CAYDIRICI DEĞİLSENİZ…
Eğer siyasi, sosyal, ekonomik veya askeri olarak güçlü değilseniz ve kendinize yeterli olamıyorsanız, caydırıcılık seviyeniz düşükse işiniz oldukça zor demektir. Her an kendinizden güçlü birinin tepenize yumruğu indirebileceğini unutmamalısınız. Millet olarak bu utanç içinde yaşamaktansa, onurlu bir şekilde toprak altında yatmayı yeğleriz. Bu duruma düşmeden ilerlemek, lafta kalandan ziyade çalışmayı, geliştirmeyi, üretmeyi ve ter dökmeyi gerektirir. Rüştümüzü dünyaya ispat etmeliyiz.
GÜN, SORUMLU SİYASET GÜNÜ
Ülkemizin politik ve sosyal kutuplaşmayla zayıf düşürülmesi kimseye yarar sağlamaz. Muhalefetin, Rusya-Ukrayna savaşının başlangıcındaki hatalarına tekrar düşmemesini umuyoruz. Bugünün, sorumlu siyaset yapma günü olduğunu belirtmek isterim. Amacımız, bölgemizdeki yangını bir an önce söndürmek; sulh ve sükûnu sağlamak, istikrar ve güven ortamını tesis etmektir. Günlük siyaseti polemik malzemesi yapmanın anlamı yoktur. Tarihimiz boyunca metanetimizi koruyarak engelleri birer birer aştık. Bugün Türkiye’nin en büyük ihtiyacı birlik ve kardeşlik siyasetidir. İnşallah, 86 milyon kalp kalbe vererek güzel yarınlara ulaşacağız. Bugün dünden daha güçlüyüz; yarın da bugünden daha güçlü olacağız.”
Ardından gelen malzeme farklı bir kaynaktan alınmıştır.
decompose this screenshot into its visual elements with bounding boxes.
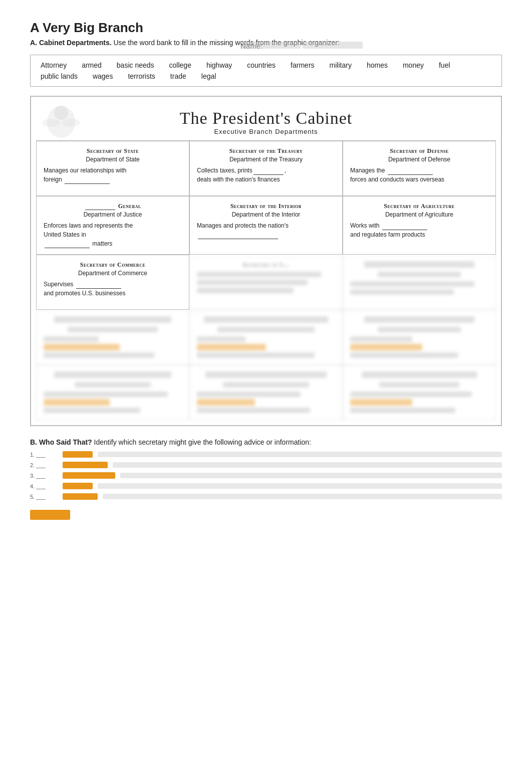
section-b-row-4: 4. ___ <box>30 483 502 489</box>
card-blurred-3 <box>343 255 496 310</box>
card-interior-dept: Department of the Interior <box>197 211 335 218</box>
section-b-row-5: 5. ___ <box>30 493 502 500</box>
card-defense-title: Secretary of Defense <box>350 147 488 155</box>
card-state: Secretary of State Department of State M… <box>36 141 189 196</box>
section-b-q-2 <box>113 462 502 468</box>
section-b-answer-2 <box>63 462 108 468</box>
section-b-label-5: 5. ___ <box>30 494 58 500</box>
word-fuel: fuel <box>439 61 450 69</box>
card-agriculture-dept: Department of Agriculture <box>350 211 488 218</box>
card-labor: Secretary of L... <box>189 255 343 310</box>
card-treasury-desc: Collects taxes, prints, deals with the n… <box>197 166 335 184</box>
word-armed: armed <box>82 61 102 69</box>
footer-bar <box>30 510 70 520</box>
card-state-desc: Manages our relationships with foreign <box>44 166 182 184</box>
section-b-q-1 <box>98 452 502 457</box>
section-b-title-text: Identify which secretary might give the … <box>92 438 311 446</box>
instructions-bold: A. Cabinet Departments. <box>30 39 112 47</box>
card-treasury-dept: Department of the Treasury <box>197 156 335 163</box>
card-blurred-5 <box>189 310 343 365</box>
card-blurred-9 <box>343 365 496 420</box>
word-wages: wages <box>93 72 113 80</box>
word-countries: countries <box>247 61 276 69</box>
svg-point-1 <box>54 106 68 120</box>
word-highway: highway <box>206 61 232 69</box>
word-bank: Attorney armed basic needs college highw… <box>30 55 502 87</box>
section-b-title-bold: B. Who Said That? <box>30 438 92 446</box>
section-b-q-4 <box>98 483 502 489</box>
cabinet-grid: Secretary of State Department of State M… <box>36 140 496 420</box>
section-b-label-2: 2. ___ <box>30 462 58 468</box>
section-b-q-3 <box>120 473 502 478</box>
word-homes: homes <box>367 61 388 69</box>
word-attorney: Attorney <box>41 61 67 69</box>
section-b-answer-1 <box>63 451 93 458</box>
card-defense: Secretary of Defense Department of Defen… <box>343 141 496 196</box>
name-value <box>303 42 363 49</box>
word-public-lands: public lands <box>41 72 78 80</box>
word-trade: trade <box>170 72 186 80</box>
word-money: money <box>403 61 424 69</box>
card-interior: Secretary of the Interior Department of … <box>189 196 343 255</box>
card-treasury-title: Secretary of the Treasury <box>197 147 335 155</box>
word-college: college <box>169 61 191 69</box>
section-b-title: B. Who Said That? Identify which secreta… <box>30 438 502 446</box>
word-military: military <box>330 61 352 69</box>
organizer-title: The President's Cabinet <box>36 109 496 128</box>
card-blurred-7 <box>36 365 189 420</box>
card-agriculture-desc: Works with and regulates farm products <box>350 221 488 239</box>
svg-point-3 <box>62 119 80 127</box>
word-basic-needs: basic needs <box>117 61 154 69</box>
section-b-row-3: 3. ___ <box>30 472 502 479</box>
card-defense-dept: Department of Defense <box>350 156 488 163</box>
card-commerce: Secretary of Commerce Department of Comm… <box>36 255 189 310</box>
blank-commerce-supervises <box>76 288 121 289</box>
name-row: Name: <box>240 40 363 49</box>
section-b-row-2: 2. ___ <box>30 462 502 468</box>
svg-point-2 <box>42 119 60 127</box>
name-label: Name: <box>240 42 301 49</box>
blank-justice-title <box>85 210 115 210</box>
organizer-header: The President's Cabinet Executive Branch… <box>36 102 496 140</box>
card-justice-title: General <box>44 203 182 210</box>
card-interior-desc: Manages and protects the nation's <box>197 221 335 239</box>
section-b-label-3: 3. ___ <box>30 473 58 479</box>
blank-interior <box>198 239 278 239</box>
blank-agriculture-works <box>382 230 427 230</box>
section-b-answer-5 <box>63 493 98 500</box>
card-justice: General Department of Justice Enforces l… <box>36 196 189 255</box>
word-legal: legal <box>201 72 216 80</box>
card-defense-desc: Manages the forces and conducts wars ove… <box>350 166 488 184</box>
card-state-title: Secretary of State <box>44 147 182 155</box>
card-agriculture: Secretary of Agriculture Department of A… <box>343 196 496 255</box>
card-commerce-title: Secretary of Commerce <box>44 261 182 269</box>
eagle-icon <box>41 102 81 142</box>
card-justice-desc: Enforces laws and represents the United … <box>44 221 182 248</box>
section-b-answer-3 <box>63 472 115 479</box>
section-b-row-1: 1. ___ <box>30 451 502 458</box>
section-b-label-1: 1. ___ <box>30 452 58 458</box>
card-agriculture-title: Secretary of Agriculture <box>350 203 488 210</box>
section-b-answer-4 <box>63 483 93 489</box>
organizer-subtitle: Executive Branch Departments <box>36 128 496 135</box>
blank-defense-manages <box>388 174 433 175</box>
section-b-q-5 <box>103 494 502 499</box>
section-b-label-4: 4. ___ <box>30 483 58 489</box>
word-terrorists: terrorists <box>128 72 155 80</box>
page-title: A Very Big Branch <box>30 20 502 36</box>
card-commerce-dept: Department of Commerce <box>44 270 182 277</box>
card-justice-dept: Department of Justice <box>44 211 182 218</box>
card-blurred-6 <box>343 310 496 365</box>
card-blurred-8 <box>189 365 343 420</box>
section-b-rows: 1. ___ 2. ___ 3. ___ 4. ___ 5. ___ <box>30 451 502 500</box>
card-state-dept: Department of State <box>44 156 182 163</box>
blank-justice-legal <box>45 248 90 248</box>
card-treasury: Secretary of the Treasury Department of … <box>189 141 343 196</box>
organizer: The President's Cabinet Executive Branch… <box>30 96 502 426</box>
blank-state-foreign <box>65 183 110 184</box>
card-labor-desc <box>197 272 335 293</box>
card-interior-title: Secretary of the Interior <box>197 203 335 210</box>
blank-treasury-prints <box>253 174 284 175</box>
card-blurred-4 <box>36 310 189 365</box>
word-farmers: farmers <box>291 61 314 69</box>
İSRAİL VARLIĞINI RİSKE ATIYOR
– CUMHURBAŞKANI Erdoğan: “Bölgemizdeki her adım felaketlere yol açabilir” uyarısında bulundu. “Bu felaketler, zalimlerin sonu olacaktır. İsrail, zulmüyle ve işlediği insanlık suçlarıyla kendi varlığını riske atmaktadır. Zulümle varlık olmaz. Zulmün sonu derin bir pişmanlık olacaktır. Medeniyet mirasımız gereği adalet, hakkaniyet ve vicdan çerçevesinde önce kendi vatandaşlarımızı, dostlarımızı ve tüm insanlığı kucaklamak için çabalıyoruz. Balkanlar, Karabağ, Libya ve Suriye’deki bu yaklaşımımızın sonuçlarını takip ettik ve bundan sonra da bu iklimi bölgeye yaymaya devam edeceğiz.”
SAVUNMA SANAYİSİ… KİMSE BİZE EFELENEMEYECEK
CUMHURBAŞKANI Erdoğan, savunma sanayisindeki ilerlemelere dair şu açıklamalarda bulundu:
“İktidara geldiğimizde, savunma sanayiinde caydırıcılık gücünü artıracak birikim yoktu. Yenilikçilik adına hiçbir çalışma yapılmamıştı. Hemen kolları sıvadık, hazır alım siparişlerini iptal ettik ve bu kaynakları büyüterek savunma sanayimize yönlendirdik. 23 yılda geldiğimiz nokta kolay olmadı, iç ve dış engellemeleri aşmakta kararlıyız.
MARKAYA DÖNÜŞTÜK
Bugün özellikle İHA konusunda dünyanın önde gelen ülkeleri arasındayız. Zırhlı kara araçları konusunda da küresel bir marka haline geldik. Kendi füze, radar, deniz araçları ve iletişim sistemlerimizi geliştiriyor ve üretiyoruz. Artık en zor aşamayı geride bıraktık.
MİLLİ SAVAŞ UÇAĞIMIZ
Tasarım, yazılım ve donanım aşamasında ürettiğimiz ürünleri caydırıcılığımızı artıracak şekilde hayata geçiriyoruz. Milli savaş uçağımız KAAN bunun en güzel örneklerinden biridir. İnşallah çok kısa bir sürede kimsenin bize efelenmeye cesaret bile edemeyeceği bir savunma gücüne sahip olacağız. Bunun için siyasi istikrar, ekonomik büyüme ve sosyal barışı korumak gerekiyor.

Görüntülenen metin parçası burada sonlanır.